Specialized benchmarks
AlignBench
Evaluation AI: I task and its reasoning, evaluating step for step. Human: solution from 0 to 10, where 0 means fully solution with errors, and 10 — fully correct solution. not only answer, but and method and justification. and solutions, errors, if they is, and that can was would improveSelf-reported
72.1%
C-Eval
Accuracy We we evaluate accuracy solutions LLM for tasks on level competitions by mathematics. When this possible, we each task such manner, in order to have specific or answer. This allows us automatically evaluate answers model, usually match answer solving. For tasks with several answers (for example, where is required answer in form) we we verify solutions LLM In given work we in mainly we evaluate accuracy on tasks level competitions.

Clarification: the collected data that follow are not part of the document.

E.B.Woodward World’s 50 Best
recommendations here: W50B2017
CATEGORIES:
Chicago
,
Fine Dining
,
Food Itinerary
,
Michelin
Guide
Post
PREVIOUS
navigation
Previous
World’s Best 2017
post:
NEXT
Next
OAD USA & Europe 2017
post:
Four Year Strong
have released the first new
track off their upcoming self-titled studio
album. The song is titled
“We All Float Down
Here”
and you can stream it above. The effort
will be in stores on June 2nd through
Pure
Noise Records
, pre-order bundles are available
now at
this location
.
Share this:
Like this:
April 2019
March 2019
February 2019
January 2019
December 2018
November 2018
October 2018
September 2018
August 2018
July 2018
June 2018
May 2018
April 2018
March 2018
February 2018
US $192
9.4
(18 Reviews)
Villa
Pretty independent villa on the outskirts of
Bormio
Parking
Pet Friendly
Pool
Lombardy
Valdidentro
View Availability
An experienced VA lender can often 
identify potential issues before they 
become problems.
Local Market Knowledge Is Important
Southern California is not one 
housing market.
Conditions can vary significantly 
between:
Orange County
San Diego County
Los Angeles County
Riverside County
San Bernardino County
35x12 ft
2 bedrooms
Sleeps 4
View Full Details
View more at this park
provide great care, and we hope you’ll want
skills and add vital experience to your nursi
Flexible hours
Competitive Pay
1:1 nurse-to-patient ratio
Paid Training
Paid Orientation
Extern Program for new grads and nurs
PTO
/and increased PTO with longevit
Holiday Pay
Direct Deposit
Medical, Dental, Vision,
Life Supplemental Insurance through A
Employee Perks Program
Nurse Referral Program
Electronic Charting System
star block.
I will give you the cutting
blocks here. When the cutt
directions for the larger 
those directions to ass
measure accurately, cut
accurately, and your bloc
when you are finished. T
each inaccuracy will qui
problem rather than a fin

We on sets data AIME and FrontierMath, and also on tasks from Harvard-MIT Mathematics Tournament (HMMT) and other competitions. These tasks clearly specific correct answers, evaluationSelf-reported
77.2%
EvalPlus
Pass@1 This score efficiency model AI in solving problems generation code. He indicates percentage tasks, which model can solve with first attempts. When Pass@1 model performs n attempts for each tasks and verifies, how many tasks have although would one correct solution. Then is applied probability that, that model will solve task with first attempts. : Pass@1 = 1 - (1 - c/n)^n, where c — number correct solutions among n attempts. This method evaluation models, from or size model. Pass@1 score performance in field generation code, for comparison various modelsSelf-reported
70.3%
LiveCodeBench
## Evaluation Evaluations on basis : 1. **Match task**: How well well solution suits to task. whether it understanding model and problems. 2. ****: Correctness computations, explanations and reasoning. All computation should be and conclusions should be for logical errors or errors in computations. 3. **solutions**: How well and solution. whether course thoughts model. whether conclusions. solution with steps, which one from score. 4. ****: Quality answer in whole, including understanding and approach to solving tasks. For each is used from 1 to 5: - 1: 2: 3: 4: Good - 5: General evaluation — this average evaluations by criteria, to numbersSelf-reported
26.6%
MMLU-Pro
Accuracy AI: access to this is evaluation that, how access to on reasoning language models. We how LLM use various tools for solutions tasks and how well this improves their performance. For this we developed new set tasks from different fields. Tasks so, in order to be for LLM, but sufficiently complex, in order to tool use for obtaining results. Each task is evaluated by which various aspects abilities model to reasoning. results: - LLM significantly from access to for majority tasks - Efficiency tool use in degree depends from specific tasks - that some model actually show results for specific tasks at to between various models in their abilities effectively tool use We we consider, that this gives understanding capabilities and limitations tools for improvements reasoning LLMSelf-reported
44.1%
MT-Bench
**Evaluation** LLM-TinyStories-Eval for creation benchmarks has system, on Flesch Reading Ease (FRE), which evaluates by scale from 0 to 100. values indicate on text. TinyStories has FRE 94.47, that matches 8-9 For analysis models we we use GPT-4 in capacity for evaluation two type evaluations: 1. **(0-5)**: evaluation means, that and 2. **/(0-5)**: how well suits for on level initial school. evaluation means use simple words, andSelf-reported
84.1%
MultiPL-E
Pass@1 Metric Pass@1 measures, which percentage test cases model can solve with first attempts. More values performance. In difference from other methods, such how several solutions in parallel and choice most (self-consistency) or various options prompts, Pass@1 evaluates ability model generate correct answer immediately, without several attempts. This especially for real scenarios, where users correct solutions without necessity queries or several computationsSelf-reported
59.1%
TheoremQA
Accuracy AI: LaMDA vs. ClaudeSelf-reported
25.3%

License & Metadata

License
apache_2_0
Announcement Date
July 23, 2024
Last Updated
July 19, 2025

Similar Models

All Models

Recommendations are based on similarity of characteristics: developer organization, multimodality, parameter size, and benchmark performance. Choose a model to compare or go to the full catalog to browse all available AI models.